Together with alumni members, we start to hike at around 5pm. It’s a cold and foggy afternoon. As I welcome myself back to the mountains, my heart races that I have to stop several times to catch my breath. Not so far away, I can smell smoke. I have to hold my breath as we walk through that already bald portion of the forest with pine trees burned down, some must be already old and some have just grown. You can see how thick (or thin) they’re trunks are (were). This may be too much a reaction but it’s heartbreaking to see. By nightfall, we reach the campsite in time for dinner. We pitch our tents, prepare our food, eat and do the traditional socials. From afar, we can hear chainsaws and we know what’s happening. This goes on until the wee hours of the morning.
At 9am we are set to pack up and get back to the city. The sun’s heat makes the steep ascent more difficult for me. I feel nauseous. I have to stop for about ten minutes just so I would not pass out. From where I sit, I have a view of the city.
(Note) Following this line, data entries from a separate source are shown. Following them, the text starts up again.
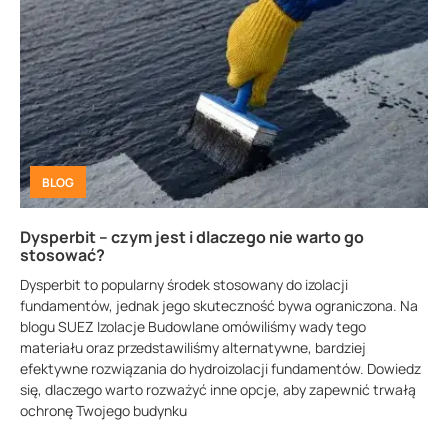
BLOG
Dysperbit – czym jest i dlaczego nie warto go
stosować?
Dysperbit to popularny środek stosowany do izolacji
fundamentów, jednak jego skuteczność bywa ograniczona. Na
blogu SUEZ Izolacje Budowlane omówiliśmy wady tego
materiału oraz przedstawiliśmy alternatywne, bardziej
efektywne rozwiązania do hydroizolacji fundamentów. Dowiedz
się, dlaczego warto rozważyć inne opcje, aby zapewnić trwałą
ochronę Twojego budynku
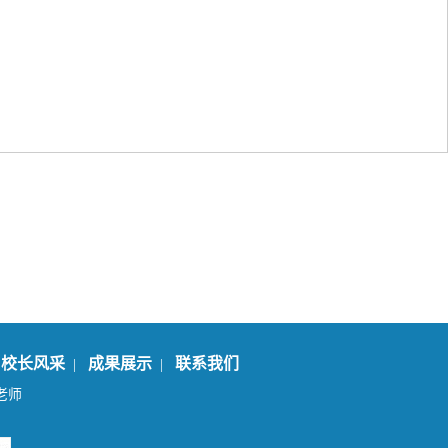
校长风采
成果展示
联系我们
|
|
|
老师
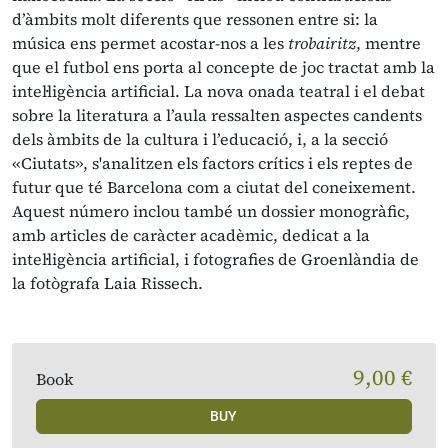
d’àmbits molt diferents que ressonen entre si: la
música ens permet acostar-nos a les
trobairitz
, mentre
que el futbol ens porta al concepte de joc tractat amb la
intel·ligència artificial. La nova onada teatral i el debat
sobre la literatura a l’aula ressalten aspectes candents
dels àmbits de la cultura i l’educació, i, a la secció
«Ciutats», s'analitzen els factors crítics i els reptes de
futur que té Barcelona com a ciutat del coneixement.
Aquest número inclou també un dossier monogràfic,
amb articles de caràcter acadèmic, dedicat a la
intel·ligència artificial, i fotografies de Groenlàndia de
la fotògrafa Laia Rissech.
9,00 €
Book
BUY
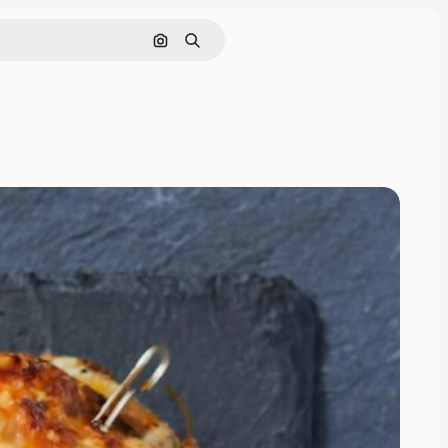
画像で検索
検索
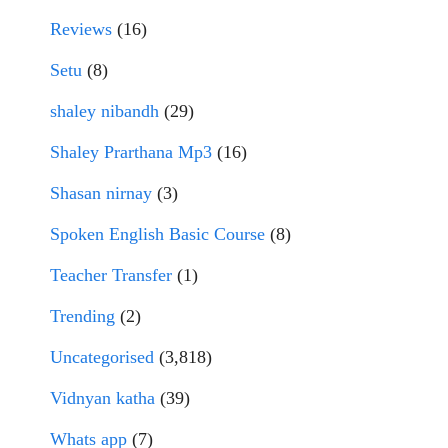
Reviews
(16)
Setu
(8)
shaley nibandh
(29)
Shaley Prarthana Mp3
(16)
Shasan nirnay
(3)
Spoken English Basic Course
(8)
Teacher Transfer
(1)
Trending
(2)
Uncategorised
(3,818)
Vidnyan katha
(39)
Whats app
(7)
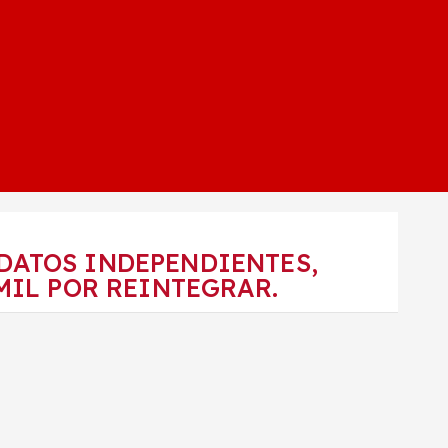
DATOS INDEPENDIENTES,
MIL POR REINTEGRAR.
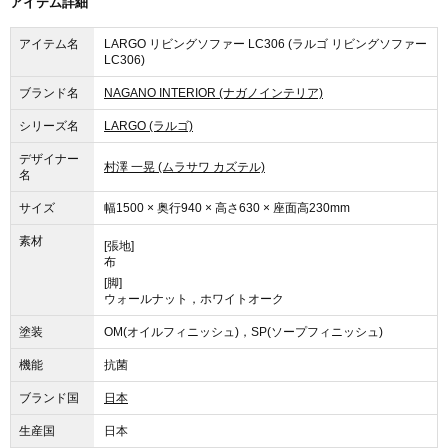
アイテム詳細
アイテム名
LARGO リビングソファー LC306 (ラルゴ リビングソファー
LC306)
ブランド名
NAGANO INTERIOR (ナガノインテリア)
シリーズ名
LARGO (ラルゴ)
デザイナー
村澤 一晃 (ムラサワ カズテル)
名
サイズ
幅1500 × 奥行940 × 高さ630 × 座面高230mm
素材
[張地]
布
[脚]
ウォールナット，ホワイトオーク
塗装
OM(オイルフィニッシュ)，SP(ソープフィニッシュ)
機能
抗菌
ブランド国
日本
生産国
日本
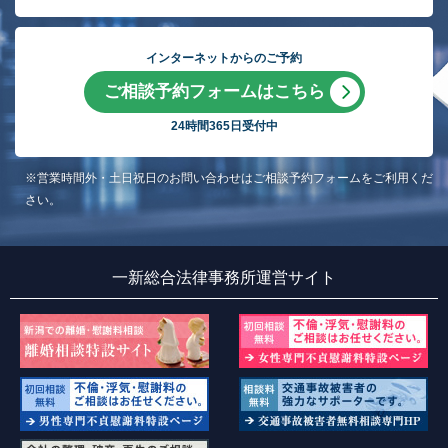
インターネットからのご予約
ご相談予約フォームはこちら
24時間365日受付中
※営業時間外・土日祝日のお問い合わせはご相談予約フォームをご利用くだ
さい。
一新総合法律事務所運営サイト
Years back, you won’t get to see this. Pine trees block the view. We can do without the view. Even with eyes closed, we know that it must be beautiful to see the city from the mountains. But not with the trees gone.
In the first half of 2011, news about illegal logging and deforestation in this mountain forest surfaced. Mt. Sto. Tomas in Tuba, Benguet is in danger of massive deforestation. See news here.Probably, many letters have been written addressed to the city, provincial and national government officials concerned but apparently there is no effective action taken.
I don’t know how long it takes for a pine tree, or any tree for that matter, to grow, but obviously, many of them have been here long before we are born. They were here first. I like the comment of a certain James MacKinnon, whose house, built around a tree, was featured here, which says, “[the tree] has more right to be here than me”. The same goes for all of us.
I won’t say that I am an environmentalist but I know I care. My love for nature is not enough to save the trees, but I hope my little effort to write about their story would get somewhere.